1. 12

Logswan is a fast Web log analyzer using probabilistic data structures. It is targeted at very large log files, typically APIs logs. It has constant memory usage regardless of the log file size, and takes approximatively 4MB of RAM.

Unique visitors counting is performed using two HyperLogLog counters (one for IPv4, and another one for IPv6), providing a relative accuracy of 0.10%.

Project design goals include : speed, memory-usage efficiency, and keeping the code as simple as possible.


  2. 9
                        Logswan 1.00 (c) by Frederic Cambus 2015                   
    Processing file : access.log
    Segmentation fault 
    1. 6

      That’s not a very good bug report. Where’s the gdb backtrace?

      1. 4

        Could you provide a backtrace? It’s hard to try to guess what’s wrong without any context.

        I’ve had a bug report today, and it’s been found that such log lines crash the program (the cause is known and the issue will be fixed soon) : - - [18/Nov/2013:19:54:25 +0100] “-” 400 0 “-” “-”

        1. 2

          I thought the snippet in my comment had a little beauty of its own, therefore no backtrace.

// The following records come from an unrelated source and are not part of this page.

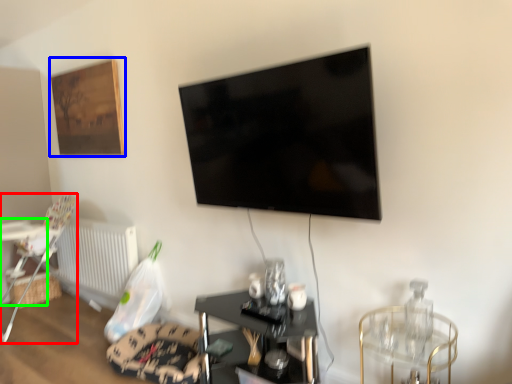 Question: Which object is the closest to the chair (highlighted by a red box)? Choose among these: picture frame (highlighted by a blue box) or table (highlighted by a green box).

Choices:
 (A) picture frame
 (B) table

Answer: (B) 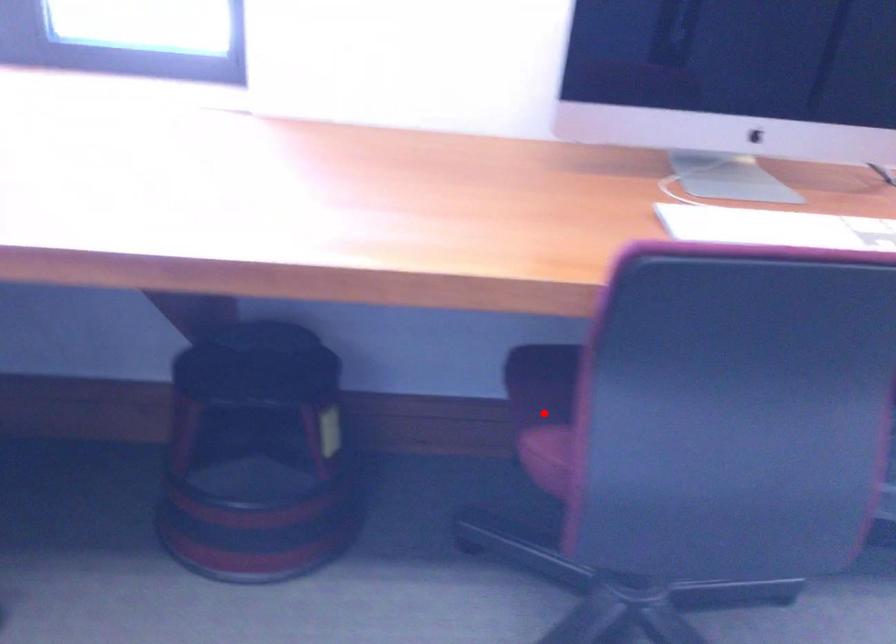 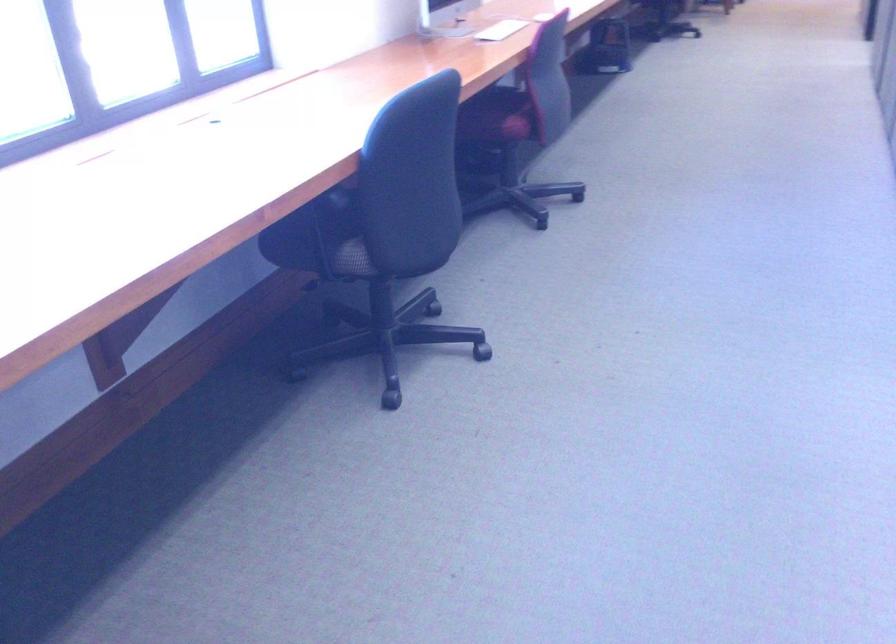 Find the pixel in the second image that matches the highlighted location in the first image.

(497, 116) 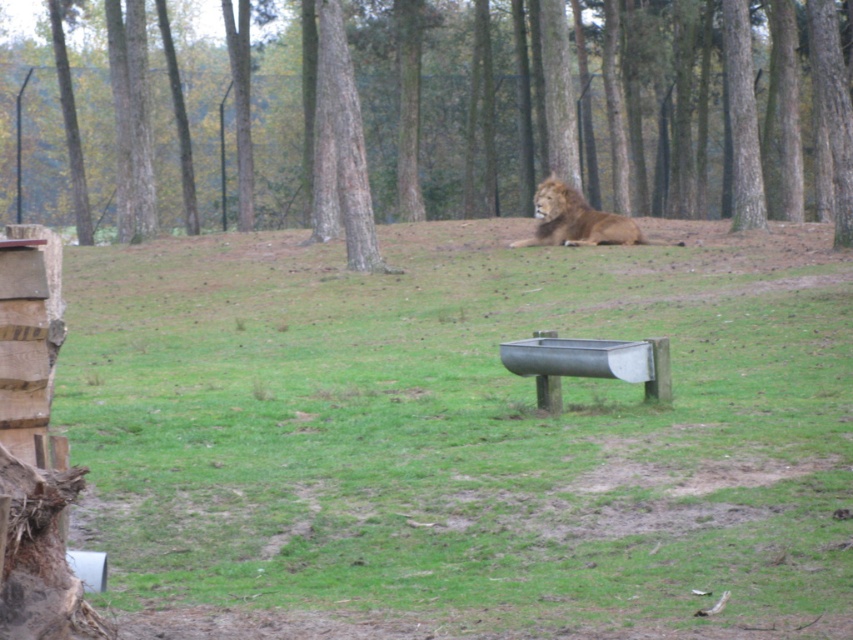 You are a gardener standing in the middle of the scene. You need to place a new decorative stone between the green grassy at center and the brown wood tree at center. Based on their positions, which object should the stone be closer to?

The green grassy at center is in front of the brown wood tree at center, so the stone should be placed closer to the brown wood tree at center to maintain the spatial relationship between them.

You are a photographer standing at the edge of the scene. You want to take a photo that includes both the green grassy at center and the golden fur lion at center. Which object should be closer to the camera to ensure both are in focus?

The green grassy at center is in front of the golden fur lion at center, so to ensure both are in focus, the photographer should position the camera so that the green grassy at center is closer to the camera. This way, the depth of field will cover both the foreground grass and the lion behind it. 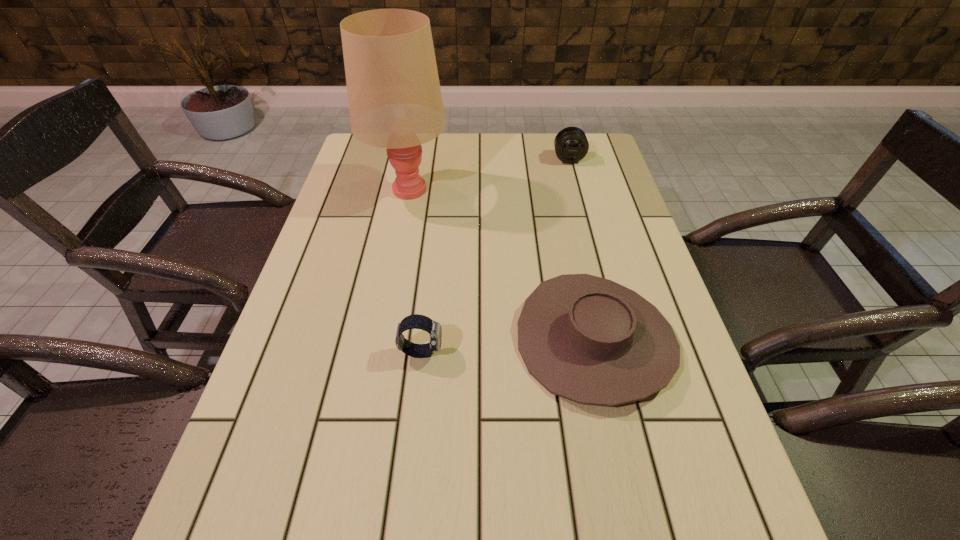 At what (x,y) coordinates should I click in order to perform the action: click on telephoto lens that is at the far edge. Please return your answer as a coordinate pair (x, y). Looking at the image, I should click on (571, 145).

This screenshot has width=960, height=540. In order to click on object situated at the left edge in this screenshot , I will do `click(395, 102)`.

I want to click on telephoto lens that is at the right edge, so click(x=571, y=145).

The width and height of the screenshot is (960, 540). I want to click on cowboy hat that is at the right edge, so click(588, 339).

At what (x,y) coordinates should I click in order to perform the action: click on object at the far left corner. Please return your answer as a coordinate pair (x, y). This screenshot has width=960, height=540. Looking at the image, I should click on (395, 102).

Find the location of a particular element. This screenshot has height=540, width=960. object positioned at the far right corner is located at coordinates (571, 145).

You are a GUI agent. You are given a task and a screenshot of the screen. Output one action in this format:
    pyautogui.click(x=<x>, y=<y>)
    Task: Click on the vacant space at the far edge
    The width and height of the screenshot is (960, 540).
    Given the screenshot: What is the action you would take?
    pyautogui.click(x=489, y=167)

This screenshot has width=960, height=540. In the image, there is a desktop. In order to click on vacant area at the left edge in this screenshot , I will do `click(256, 447)`.

Where is `vacant region at the right edge of the desktop`? This screenshot has width=960, height=540. vacant region at the right edge of the desktop is located at coordinates (604, 212).

Find the location of a particular element. This screenshot has width=960, height=540. free space at the far left corner is located at coordinates (386, 154). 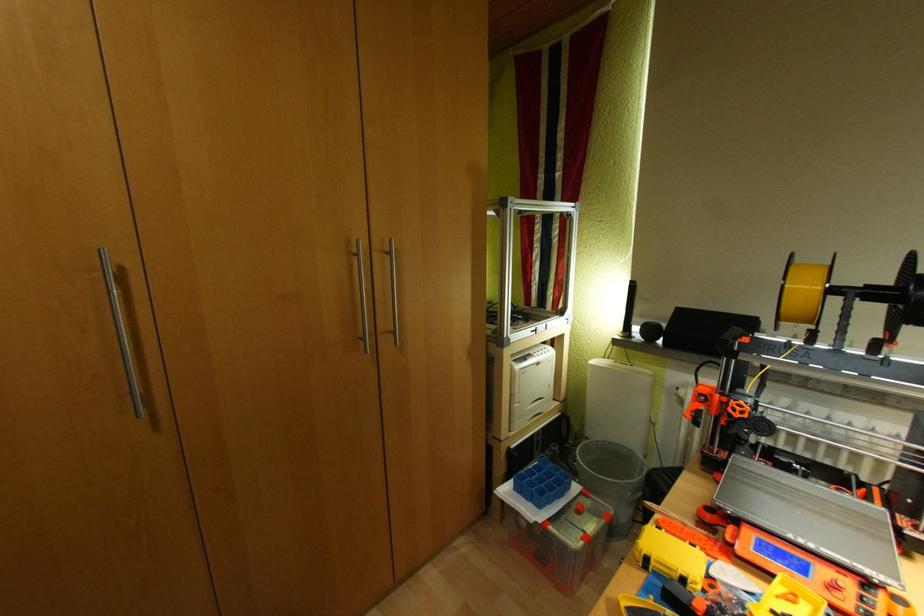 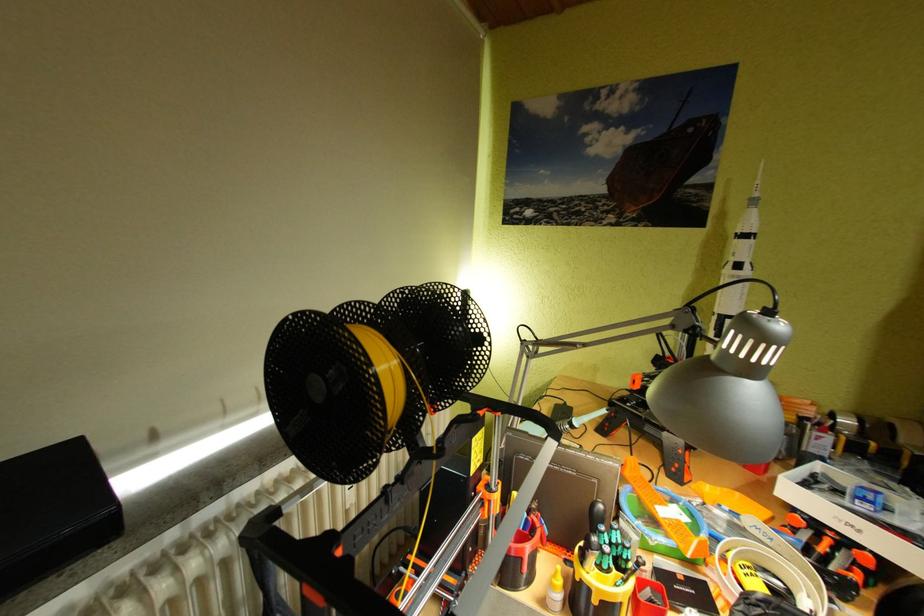 Question: Based on the continuous images, in which direction is the camera rotating? Reply with the corresponding letter.

Choices:
 (A) Left
 (B) Right
 (C) Up
 (D) Down

Answer: (B) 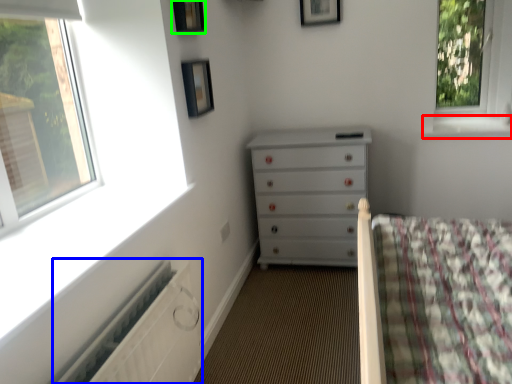 Question: Estimate the real-world distances between objects in this image. Which object is farther from window sill (highlighted by a red box), radiator (highlighted by a blue box) or picture frame (highlighted by a green box)?

Choices:
 (A) radiator
 (B) picture frame

Answer: (A)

          #0  __strcmp_sse2_unaligned ()
              at ../sysdeps/x86_64/multiarch/strcmp-sse2-unaligned.S:30
          #1  0x0000000000401f66 in main (argc=1, argv=0x7ffdb64c2c80)
              at /home/allan/mess/current/logswan/src/logswan.c:186
          1. 1

            I believe this is the same bug occurrence of the bug which has been reported and is now fixed.

            Logswan 1.01 has been tagged. Could you test and report if it solves your issue? Thanks.

        2. 2

          Wonder if Valgrind would’ve caught this? Also wondering how fast I could get an equivalent in Haskell to go. We have a HyperLogLog library that I’ve been waiting for an excuse to use outside of work.

          1. 4

            There’s no way to tell if valgrind would have helped unless @allan provides a stack trace or example input that crashes logswan.

            My best guess? Stuff like this would be more probably caught by afl fuzzing since I know fcambus uses logswan regularly on real life data. Though again, without the input log file or a stack trace there is no way to tell.